The design studio that fits in your pocket

Three months after launch, a photographer in Bristol sent us a voice note. She'd just invoiced a client, accepted payment, and delivered files, all from her sofa between school runs. She said, 'I don't know how I managed before.' That message landed the same week we shipped the Studio tier. It's stuck with me because it's exactly what Creatr was built for: the moment creative work stops being something you do in an office and becomes something you do anywhere.

The problem nobody talks about

Here's what most creative business software assumes: you have a laptop. You have a studio. You have a separate workspace for 'admin' and a workspace for 'creation.' Most of us don't.

I built Creatr because I was running MRVL - an app studio - and I kept reaching for my phone instead of opening my MacBook. Portfolio updates happened on a train. Client briefs arrived as voice messages. Invoices lived in email. Mood boards for projects sat scattered across three apps. No single place made sense. I'd pitch to a potential client and then scramble to pull together my best work from the past two years.

The rebranding was stark: you can't run a creative business well if your tools force you away from the device you live on. So I asked other creatives - designers, photographers, illustrators, video editors - what would change if they could manage their entire business from iOS. The answer wasn't 'make a prettier app.' It was 'let me work the way I actually work.'

What happens when you stop separating the portfolio from the business

Most portfolio tools are read-only. You drop files in, you share a link, you hope clients think it's impressive. Then they ask a question and you're back in email or a spreadsheet managing the conversation.

Creatr treats your portfolio as the front door, but the entire house is there. A prospect sees your work. They click a project. You've already logged the inquiry, started a conversation thread, uploaded a brief, and - if you're on Studio or Pro - you've connected your own storage so files stay in Dropbox or Google Drive where you already keep them. No upload limits. No platform lock-in.
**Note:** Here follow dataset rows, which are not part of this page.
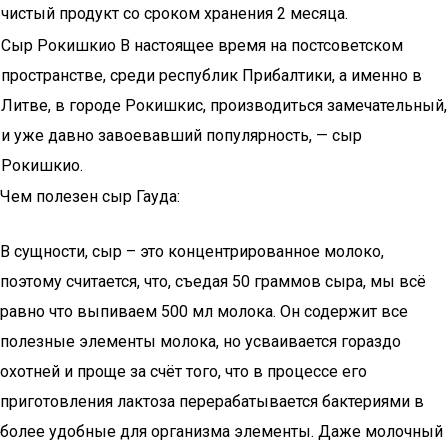
чистый продукт со сроком хранения 2 месяца.
Сыр Рокишкио В настоящее время на постсоветском
пространстве, среди республик Прибалтики, а именно в
Литве, в городе Рокишкис, производиться замечательный,
и уже давно завоевавший популярность, — сыр
Рокишкио.
Чем полезен сыр Гауда:
В сущности, сыр – это концентрированное молоко,
поэтому считается, что, съедая 50 граммов сыра, мы всё
равно что выпиваем 500 мл молока. Он содержит все
полезные элементы молока, но усваивается гораздо
охотней и проще за счёт того, что в процессе его
приготовления лактоза перерабатывается бактериями в
более удобные для организма элементы. Даже молочный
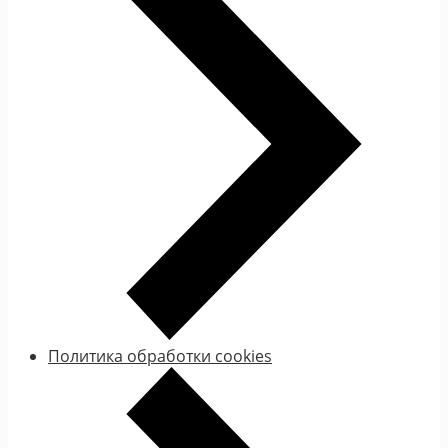
Политика обработки cookies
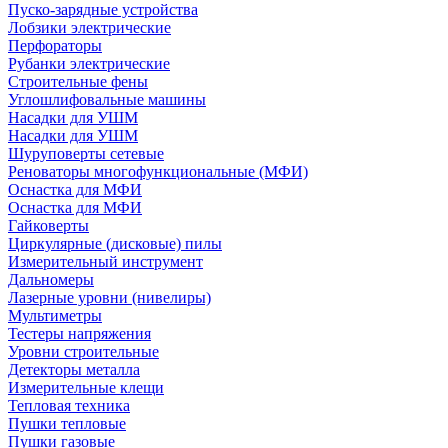
Пуско-зарядные устройства
Лобзики электрические
Перфораторы
Рубанки электрические
Строительные фены
Углошлифовальные машины
Насадки для УШМ
Насадки для УШМ
Шуруповерты сетевые
Реноваторы многофункциональные (МФИ)
Оснастка для МФИ
Оснастка для МФИ
Гайковерты
Циркулярные (дисковые) пилы
Измерительный инструмент
Дальномеры
Лазерные уровни (нивелиры)
Мультиметры
Тестеры напряжения
Уровни строительные
Детекторы металла
Измерительные клещи
Тепловая техника
Пушки тепловые
Пушки газовые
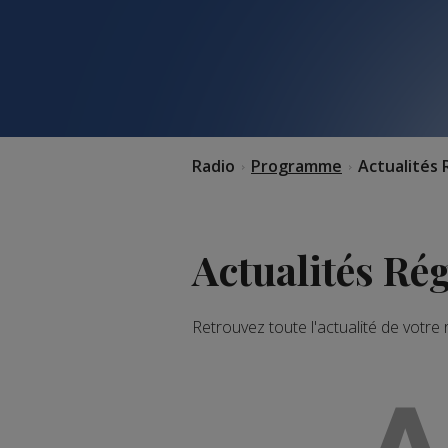
Radio
Programme
Actualités 
Actualités Ré
Retrouvez toute l'actualité de votre
A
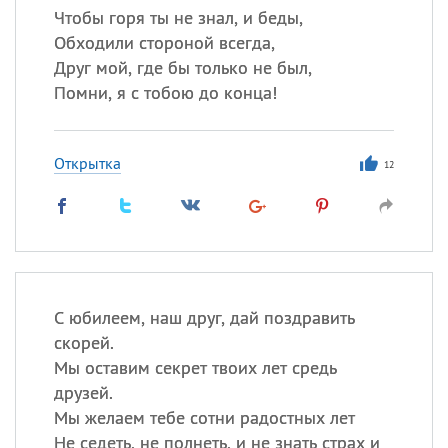
Чтобы горя ты не знал, и беды,
Обходили стороной всегда,
Друг мой, где бы только не был,
Помни, я с тобою до конца!
Открытка
12
С юбилеем, наш друг, дай поздравить
скорей.
Мы оставим секрет твоих лет средь
друзей.
Мы желаем тебе сотни радостных лет
Не седеть, не полнеть, и не знать страх и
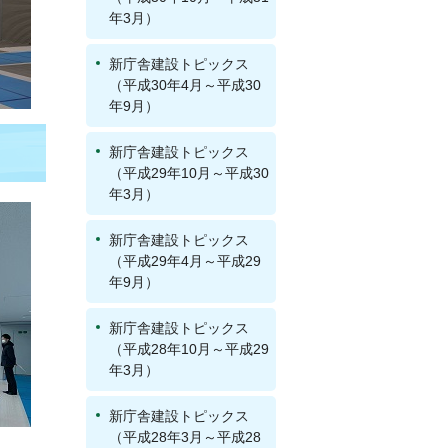
年3月）
新庁舎建設トピックス
（平成30年4月～平成30
年9月）
新庁舎建設トピックス
（平成29年10月～平成30
年3月）
新庁舎建設トピックス
（平成29年4月～平成29
年9月）
新庁舎建設トピックス
（平成28年10月～平成29
年3月）
新庁舎建設トピックス
（平成28年3月～平成28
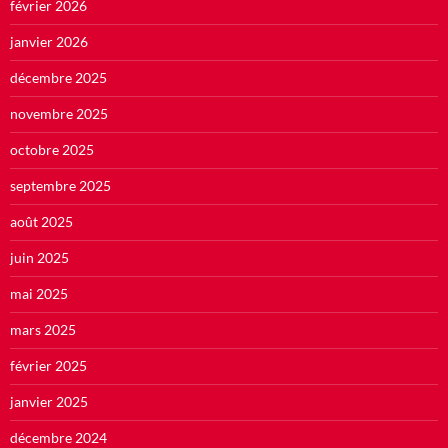
février 2026
janvier 2026
décembre 2025
novembre 2025
octobre 2025
septembre 2025
août 2025
juin 2025
mai 2025
mars 2025
février 2025
janvier 2025
décembre 2024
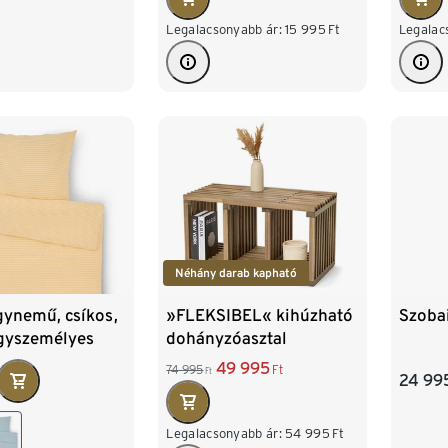
Legalacsonyabb ár:
15 995
Ft
Legalac
Néhány darab kapható
»FLEKSIBEL« kihúzható
gynemű, csíkos,
Szoba
dohányzóasztal
egyszemélyes
49 995
74 995
Ft
Ft
24 99
Legalacsonyabb ár:
54 995
Ft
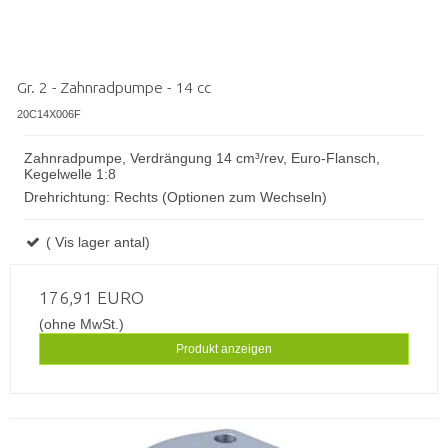
Gr. 2 - Zahnradpumpe - 14 cc
20C14X006F
Zahnradpumpe, Verdrängung 14 cm³/rev, Euro-Flansch,
Kegelwelle 1:8
Drehrichtung: Rechts (Optionen zum Wechseln)
( Vis lager antal)
176,91 EURO
(ohne MwSt.)
Produkt anzeigen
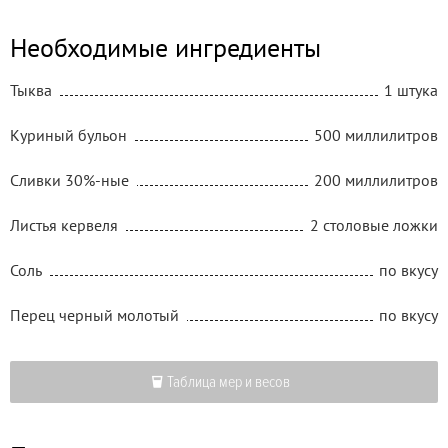
Необходимые ингредиенты
Тыква
1 штука
Куриный бульон
500 миллилитров
Сливки 30%-ные
200 миллилитров
Листья кервеля
2 столовые ложки
Соль
по вкусу
Перец черный молотый
по вкусу
Таблица мер и весов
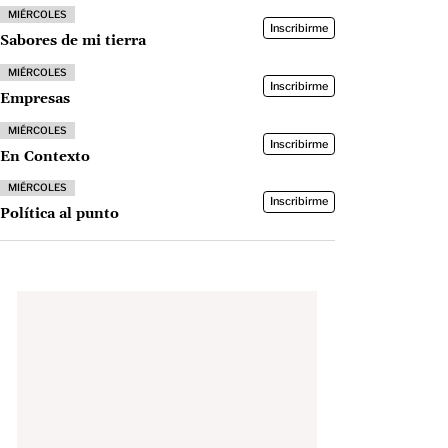
MIÉRCOLES
Inscribirme
Sabores de mi tierra
MIÉRCOLES
Inscribirme
Empresas
MIÉRCOLES
Inscribirme
En Contexto
MIÉRCOLES
Inscribirme
Política al punto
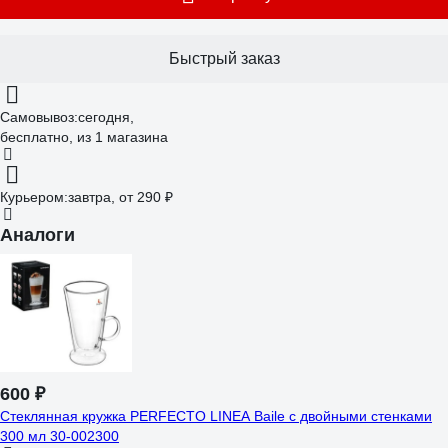
Быстрый заказ
Самовывоз:
сегодня,
бесплатно
, из 1 магазина
Курьером:
завтра,
от 290 ₽
Аналоги
600 ₽
Стеклянная кружка PERFECTO LINEA Baile с двойными стенками
300 мл 30-002300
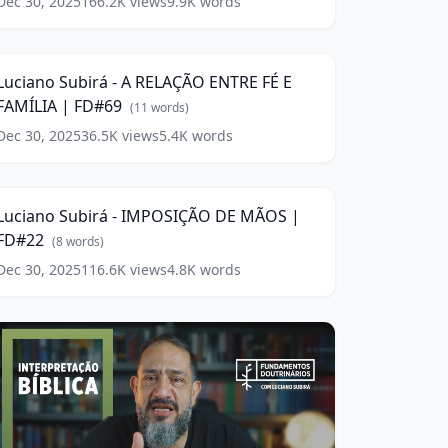
ords)
Dec 30, 2025
166.2K
views
9.9K
words
uciano
ubirá
30:02
A
Luciano Subirá - A RELAÇÃO ENTRE FÉ E
RELAÇÃO
FAMÍLIA | FD#69
ENTRE
(
11
words)
É
Dec 30, 2025
36.5K
views
5.4K
words
AMÍLIA
uciano
FD#69
ubirá
(
11
29:29
ords)
IMPOSIÇÃO
Luciano Subirá - IMPOSIÇÃO DE MÃOS |
DE
FD#22
MÃOS
(
8
words)
Dec 30, 2025
116.6K
views
4.8K
words
FD#22
(
8
ords)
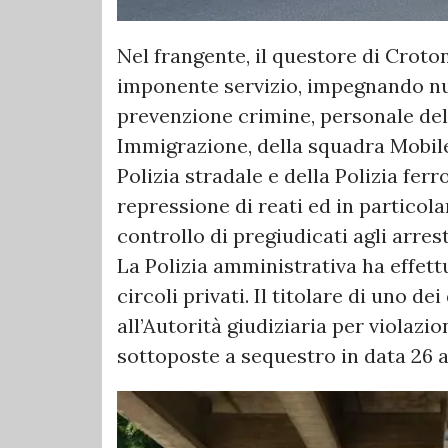
Nel frangente, il questore di Crot
imponente servizio, impegnando n
prevenzione crimine, personale dell
Immigrazione, della squadra Mobile,
Polizia stradale e della Polizia ferr
repressione di reati ed in particola
controllo di pregiudicati agli arrest
La Polizia amministrativa ha effett
circoli privati. Il titolare di uno de
all’Autorità giudiziaria per violazio
sottoposte a sequestro in data 26 a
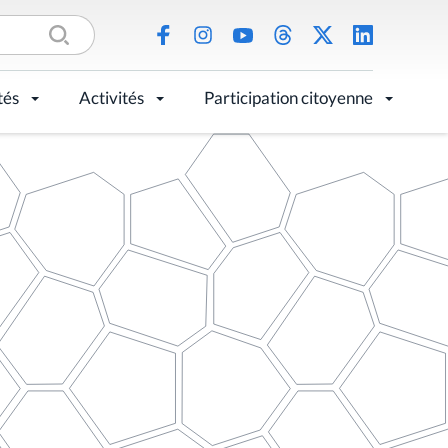
tés
Activités
Participation citoyenne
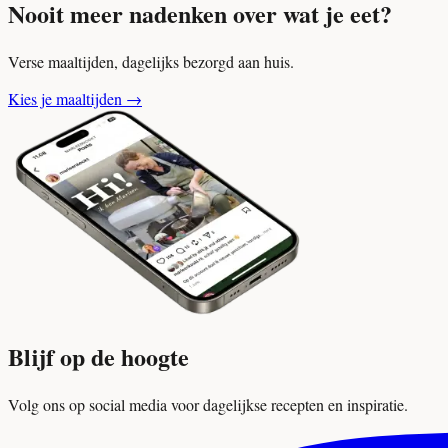
Nooit meer nadenken over wat je eet?
Verse maaltijden, dagelijks bezorgd aan huis.
Kies je maaltijden
→
Blijf op de hoogte
Volg ons op social media voor dagelijkse recepten en inspiratie.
We built it this way because designers told us the truth: you're not just selling images or concepts. You're selling a process. When a client can see your mood boards, your feedback timeline, your revisions live inside the same space where they're viewing your portfolio, something clicks. They feel included. They trust you. And you're not juggling six different apps to make it happen.

The invoice that pays itself

I'll be honest: invoicing was the feature I was most nervous about shipping. Not because it's technically hard. Because every designer and photographer I spoke to said the same thing: 'Invoices sit in my inbox unpaid for months.'

The friction isn't the invoice itself. It's the handoff. You send an email with a PDF. They download it. They print it. They lose it. They pay half. They forget.

On Studio, an invoice isn't an email attachment. It's a link your client opens in the app. One click and they pay via Stripe. They see exactly what they're paying for, when it's due, what work was delivered. You get notified the moment payment clears. No chasing. No follow-ups. One designer told us her average payment cycle dropped from 47 days to 11 days after she switched. The maths on that is staggering when you're running a small studio.

When your tools should disappear

The Pro tier exists for a different reason. Not because creatives need more bloat. Because sometimes you need your tools to be invisible.

Writing a bio. Drafting a contract. Summarising a client brief into a caption. These aren't hard jobs, but they're the ones that slow you down. They pull you away from the work that matters. So we built in ways to draft these things faster, but only if you want them. You're not forced down a path. Free users can work perfectly well without ever touching them.

The white-label client portal is similar. A studio with five designers can give each of their clients a branded, custom experience without paying for a separate tool or managing another login. It's one less thing to think about.

Three mood boards and the limits we chose

On the Free tier, you get three projects. Twelve portfolio pieces. Three mood boards. It's intentional.

This is the part where most apps would trick you into upgrading. Make the Free tier so crippled that you feel forced. We didn't do that. If you're a designer just starting out, you can build a real portfolio, land real work, and manage real clients on Free. You won't hit the limits for months, maybe a year. By then you'll know whether Creatr solves your actual problem.

We limited it because a free tier with zero friction is a gift to the person just starting out. And because when you do upgrade to Studio - unlimited projects, custom domain, analytics that actually matter - you'll stay because we didn't trick you into it.

Why the phone wins

A week ago, a video editor updated their portfolio at 11 PM from their kitchen table while their kid watched telly. They imported new work from Instagram in three taps. They got a client message, replied, and scheduled a call using the embedded Calendly link, all without switching apps. This is the workflow that matters now.

We're not anti-laptop. But we're building for the reality that your phone is faster, more personal, and more always-with-you than any other tool. Your best ideas come on a walk, in a queue, at a client meeting. Your phone is there. Your business tools should be, too.

If you're running a creative business from the margins of your life - between other work, between family, between the space between ideas - what would change if your portfolio, your projects, your invoices, and your client conversations all lived in one place you actually check?